* **What you are asked to do**
Repeat exactly every line that comes at or after the line containing "ree quote from us today!", through the end of the entries below.

* **Material to process**
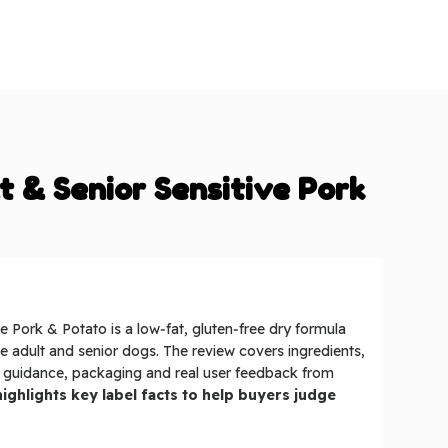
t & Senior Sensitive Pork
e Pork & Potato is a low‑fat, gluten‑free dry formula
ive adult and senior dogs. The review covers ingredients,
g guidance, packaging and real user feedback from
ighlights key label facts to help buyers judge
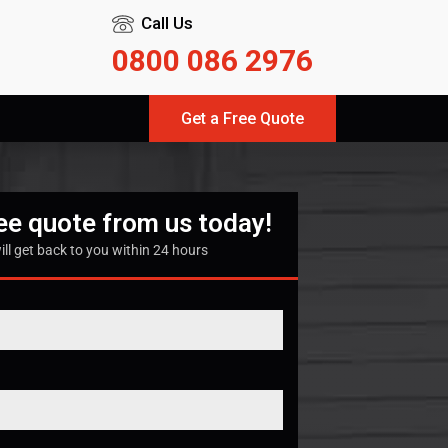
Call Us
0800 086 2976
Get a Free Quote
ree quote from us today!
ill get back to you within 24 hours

* **Response to the exercise**
ree quote from us today!
ill get back to you within 24 hours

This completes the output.